··· RECORDS SHOWN ···

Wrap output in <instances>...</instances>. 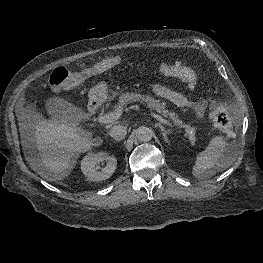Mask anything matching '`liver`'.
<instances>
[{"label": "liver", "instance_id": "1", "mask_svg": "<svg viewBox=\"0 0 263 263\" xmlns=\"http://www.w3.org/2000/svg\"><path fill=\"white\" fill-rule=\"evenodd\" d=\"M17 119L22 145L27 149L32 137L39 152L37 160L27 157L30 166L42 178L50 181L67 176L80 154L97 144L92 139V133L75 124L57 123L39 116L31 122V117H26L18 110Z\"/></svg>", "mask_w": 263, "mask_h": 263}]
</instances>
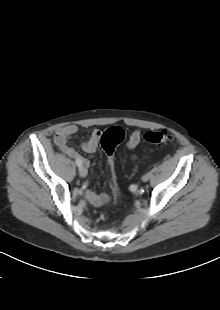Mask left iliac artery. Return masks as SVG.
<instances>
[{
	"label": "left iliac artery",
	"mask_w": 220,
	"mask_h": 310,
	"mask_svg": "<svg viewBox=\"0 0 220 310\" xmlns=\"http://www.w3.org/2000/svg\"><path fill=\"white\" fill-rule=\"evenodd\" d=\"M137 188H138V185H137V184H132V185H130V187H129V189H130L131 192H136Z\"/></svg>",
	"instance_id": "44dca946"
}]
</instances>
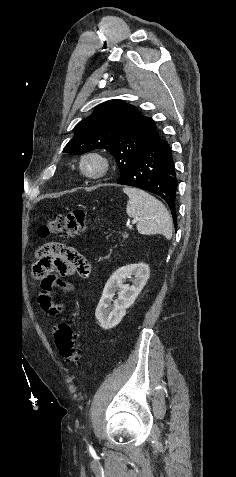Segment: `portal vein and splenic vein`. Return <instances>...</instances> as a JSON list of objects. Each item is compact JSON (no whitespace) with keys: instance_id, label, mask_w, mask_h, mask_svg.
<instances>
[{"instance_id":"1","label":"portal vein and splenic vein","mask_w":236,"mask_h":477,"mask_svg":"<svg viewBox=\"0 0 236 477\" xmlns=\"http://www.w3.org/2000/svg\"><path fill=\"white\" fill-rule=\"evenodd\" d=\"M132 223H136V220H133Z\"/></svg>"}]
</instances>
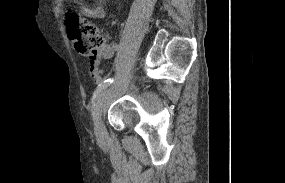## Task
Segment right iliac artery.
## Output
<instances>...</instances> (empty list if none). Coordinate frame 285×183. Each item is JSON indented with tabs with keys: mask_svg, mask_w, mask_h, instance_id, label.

···
··· RECORDS SHOWN ···

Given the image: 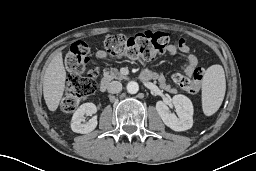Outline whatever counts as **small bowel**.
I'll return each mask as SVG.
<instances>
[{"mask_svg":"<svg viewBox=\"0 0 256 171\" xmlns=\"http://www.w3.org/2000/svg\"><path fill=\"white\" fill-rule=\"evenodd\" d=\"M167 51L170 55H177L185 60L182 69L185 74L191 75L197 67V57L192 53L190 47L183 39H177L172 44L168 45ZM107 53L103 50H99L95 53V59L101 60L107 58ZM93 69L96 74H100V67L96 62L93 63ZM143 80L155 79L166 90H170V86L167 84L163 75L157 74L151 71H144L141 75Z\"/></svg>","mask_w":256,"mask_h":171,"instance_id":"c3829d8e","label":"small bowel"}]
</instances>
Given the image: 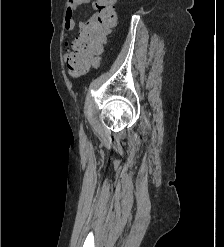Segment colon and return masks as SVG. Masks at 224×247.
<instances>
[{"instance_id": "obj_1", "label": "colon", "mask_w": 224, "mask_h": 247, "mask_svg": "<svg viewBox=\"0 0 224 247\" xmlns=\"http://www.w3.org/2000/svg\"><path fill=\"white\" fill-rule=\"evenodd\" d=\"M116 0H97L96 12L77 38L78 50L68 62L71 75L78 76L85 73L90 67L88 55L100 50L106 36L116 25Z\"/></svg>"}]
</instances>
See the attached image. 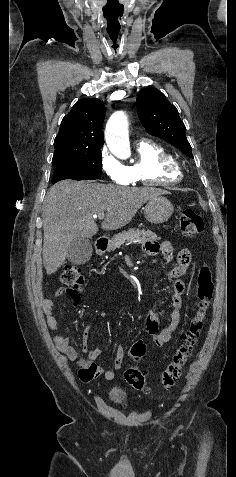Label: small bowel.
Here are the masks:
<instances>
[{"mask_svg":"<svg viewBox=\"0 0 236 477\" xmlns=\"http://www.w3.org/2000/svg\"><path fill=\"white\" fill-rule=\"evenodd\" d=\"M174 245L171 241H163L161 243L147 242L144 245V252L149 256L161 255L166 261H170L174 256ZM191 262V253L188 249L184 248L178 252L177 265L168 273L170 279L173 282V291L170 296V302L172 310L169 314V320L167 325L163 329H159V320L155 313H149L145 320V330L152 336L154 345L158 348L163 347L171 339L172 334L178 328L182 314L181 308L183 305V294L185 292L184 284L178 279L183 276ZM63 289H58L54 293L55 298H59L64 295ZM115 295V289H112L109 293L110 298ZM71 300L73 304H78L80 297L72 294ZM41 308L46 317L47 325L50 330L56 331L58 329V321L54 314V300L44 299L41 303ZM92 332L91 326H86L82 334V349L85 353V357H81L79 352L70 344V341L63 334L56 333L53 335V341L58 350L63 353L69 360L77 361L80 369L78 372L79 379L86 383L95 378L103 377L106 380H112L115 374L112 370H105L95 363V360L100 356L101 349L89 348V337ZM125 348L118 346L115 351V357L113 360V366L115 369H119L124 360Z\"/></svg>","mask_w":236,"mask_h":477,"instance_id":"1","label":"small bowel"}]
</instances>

···
··· RECORDS SHOWN ···

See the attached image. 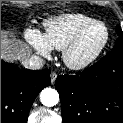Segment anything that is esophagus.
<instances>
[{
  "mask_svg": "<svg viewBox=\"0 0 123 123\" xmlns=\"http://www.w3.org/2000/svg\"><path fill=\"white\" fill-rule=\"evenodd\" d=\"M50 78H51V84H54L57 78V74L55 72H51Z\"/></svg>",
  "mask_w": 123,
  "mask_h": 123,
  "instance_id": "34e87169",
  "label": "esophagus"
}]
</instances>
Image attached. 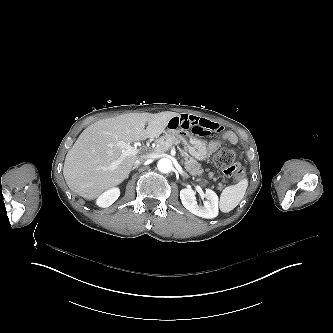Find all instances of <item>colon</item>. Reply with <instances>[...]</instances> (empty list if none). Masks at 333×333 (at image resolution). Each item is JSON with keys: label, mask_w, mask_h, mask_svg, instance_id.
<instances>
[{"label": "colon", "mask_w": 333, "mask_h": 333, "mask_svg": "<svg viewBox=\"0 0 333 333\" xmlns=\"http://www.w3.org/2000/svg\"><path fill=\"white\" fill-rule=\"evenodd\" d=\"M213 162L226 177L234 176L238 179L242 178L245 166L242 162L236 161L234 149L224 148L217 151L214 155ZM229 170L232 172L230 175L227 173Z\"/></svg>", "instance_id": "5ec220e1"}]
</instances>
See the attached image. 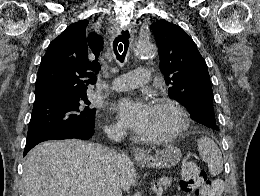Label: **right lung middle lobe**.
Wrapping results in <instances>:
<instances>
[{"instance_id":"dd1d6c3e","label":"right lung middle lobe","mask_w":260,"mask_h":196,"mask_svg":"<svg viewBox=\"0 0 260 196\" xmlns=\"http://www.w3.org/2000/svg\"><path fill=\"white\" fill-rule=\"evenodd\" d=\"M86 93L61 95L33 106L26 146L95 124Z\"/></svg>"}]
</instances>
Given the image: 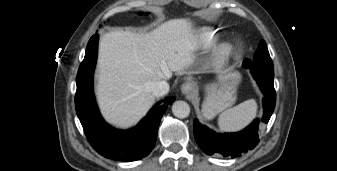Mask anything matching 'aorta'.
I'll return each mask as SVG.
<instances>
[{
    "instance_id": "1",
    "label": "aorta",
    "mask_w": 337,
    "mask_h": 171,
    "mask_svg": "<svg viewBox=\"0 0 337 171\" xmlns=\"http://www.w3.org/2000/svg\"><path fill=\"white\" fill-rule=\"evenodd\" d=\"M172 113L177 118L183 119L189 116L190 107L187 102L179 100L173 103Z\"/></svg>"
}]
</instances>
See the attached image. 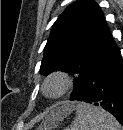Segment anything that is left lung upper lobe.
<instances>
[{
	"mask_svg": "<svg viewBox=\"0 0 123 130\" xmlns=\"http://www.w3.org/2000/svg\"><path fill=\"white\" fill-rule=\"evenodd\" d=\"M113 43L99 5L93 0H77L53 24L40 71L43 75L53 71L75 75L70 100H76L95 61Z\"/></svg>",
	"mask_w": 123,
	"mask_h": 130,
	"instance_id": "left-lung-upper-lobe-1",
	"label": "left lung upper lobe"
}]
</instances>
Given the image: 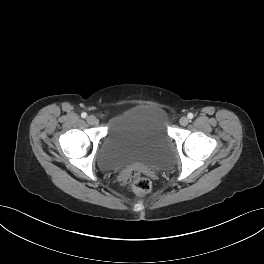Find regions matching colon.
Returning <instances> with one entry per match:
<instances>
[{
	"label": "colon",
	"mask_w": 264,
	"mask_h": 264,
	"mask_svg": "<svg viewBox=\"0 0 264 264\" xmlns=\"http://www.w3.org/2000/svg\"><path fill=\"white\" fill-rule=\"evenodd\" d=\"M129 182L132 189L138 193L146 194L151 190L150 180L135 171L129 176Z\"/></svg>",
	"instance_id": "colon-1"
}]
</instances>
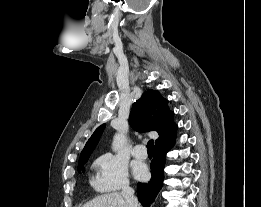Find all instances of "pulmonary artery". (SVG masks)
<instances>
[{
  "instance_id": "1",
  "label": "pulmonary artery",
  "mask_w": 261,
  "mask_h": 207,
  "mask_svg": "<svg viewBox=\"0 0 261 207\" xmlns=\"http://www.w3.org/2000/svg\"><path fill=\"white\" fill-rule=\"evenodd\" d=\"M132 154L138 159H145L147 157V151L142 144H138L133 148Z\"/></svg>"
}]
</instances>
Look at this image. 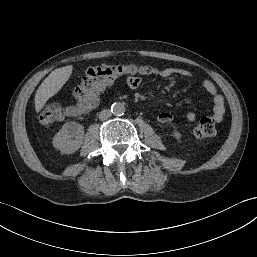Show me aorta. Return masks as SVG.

···

PROBLEM STATEMENT: Write down exactly the span of lines above from the one containing "Segment right iliac artery." to the one containing "<instances>...</instances> (empty list", both ends included.

YOUR RESPONSE:
Segment right iliac artery.
## Output
<instances>...</instances> (empty list if none). Coordinate frame 285×183. Each item is JSON indented with tabs with keys: mask_svg, mask_w, mask_h, instance_id, label.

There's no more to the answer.